Again much of the burden for insurance falls on small companies. Employees who work more than 35 hours a week must be offered insurance by the employer. Deb Maquire runs a small pub in Falmouth, She offers insurance to her employees but only a third of them have taken it. It costs them $42 per week bu Maquire has to pay $45 per week for the same employee. Under the compulsory system the other two-thirds will be forced to join and Maquire says her business simply can’t afford to triple the amount they pay out.

One way around this is that smaller companies are cutting people work time. More and more people will be pushed from the private insurance market into the state subsidized system. And the tax burden will have to increase in order to pay for that. But higher taxes mean less jobs and more unemployment meaning more people qualifying for state insurance. Even an analysis prepared by the state legislature indicates that they expect the plan to be in the red to the tune of $160 million within two years.

What is interesting is the amount of force that the state has to use against the uninsured. The Times reports:
In 2008, the penalty for those not insured will be a loss of state tax exemption, worth about $219; later the penalty will be up to half of a monthly insurance premium for each month a person is uninsured. Also, while any insurance is acceptable at first, by January 2009, everyone must have drug coverage.
No doubt people would be more willing to take health insurance is a third party paid for it. The uninsured who did sign up in Massachusetts tend to be people who are qualified for state provided insurance. But that the state has to penalize and punish, rather severely, people who don’t sign up for health insurance does show that a good number of the “uninsured” don't want it.

And there is one additional problem. People who are uninsured tend to consume less health care than they need. No one questions that. But often it is forgotten, or ignored intentionally, that those with third party payment plans often over-consume health care.

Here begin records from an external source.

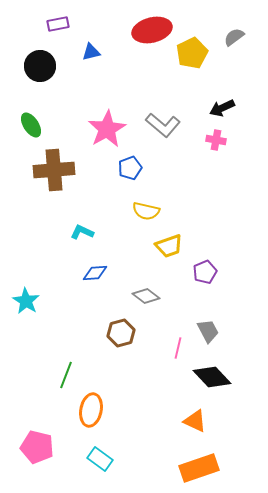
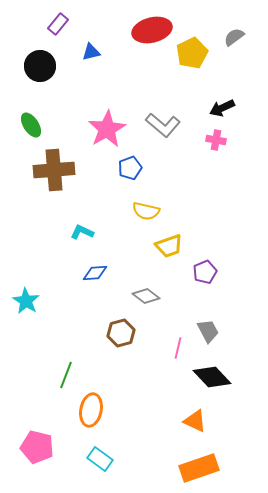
purple rectangle: rotated 40 degrees counterclockwise
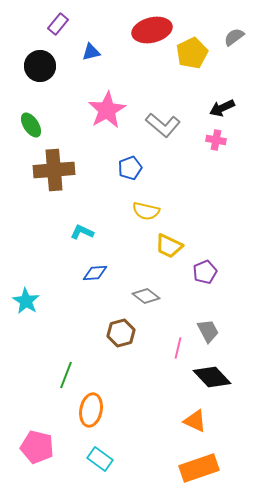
pink star: moved 19 px up
yellow trapezoid: rotated 44 degrees clockwise
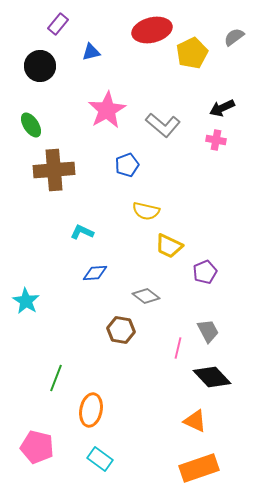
blue pentagon: moved 3 px left, 3 px up
brown hexagon: moved 3 px up; rotated 24 degrees clockwise
green line: moved 10 px left, 3 px down
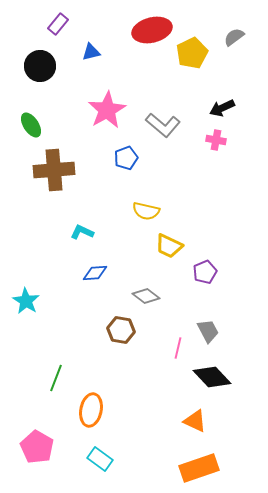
blue pentagon: moved 1 px left, 7 px up
pink pentagon: rotated 16 degrees clockwise
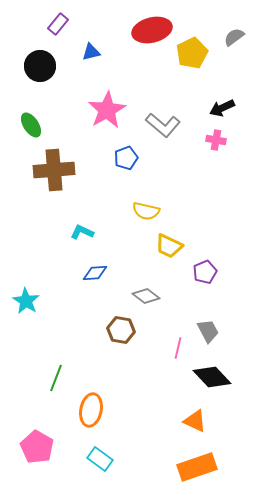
orange rectangle: moved 2 px left, 1 px up
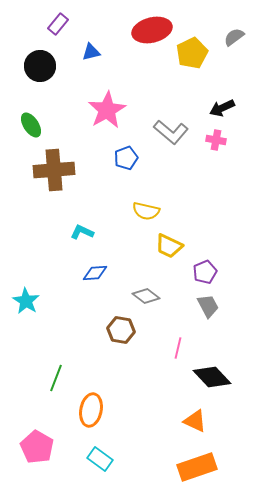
gray L-shape: moved 8 px right, 7 px down
gray trapezoid: moved 25 px up
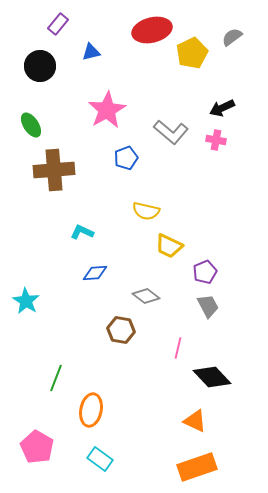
gray semicircle: moved 2 px left
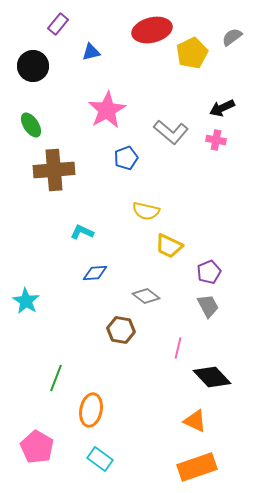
black circle: moved 7 px left
purple pentagon: moved 4 px right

If the insurance scheme means that a consumer pays a flat rate per month and a third party insurer pays out for that care the consumer sees any use of the health service as “free”. There is no link between their consumption and and their payments. That is the very link that advocates of universal health care are trying to severe quite intentionally. But the net result is that consumers will then tend to over medicalize as compared to their previous habit of under medicalizing.

All third party payament plans have this problem of perverse incentives. Consumers tend to demand more care than they need and to be less informed about care options available.

As coverage expands consumption of care increases more than was expected. The result of more people chasing a limited amount of care is to push up costs more rapidly than before. This is one of the problems the welfare state systems are facing. Health care costs are skyrocketing and they are finding themselves unable to cope. That forces the rationing that Michael Moore deceptively ignores in parts of his docufraud and simply lies about in other parts.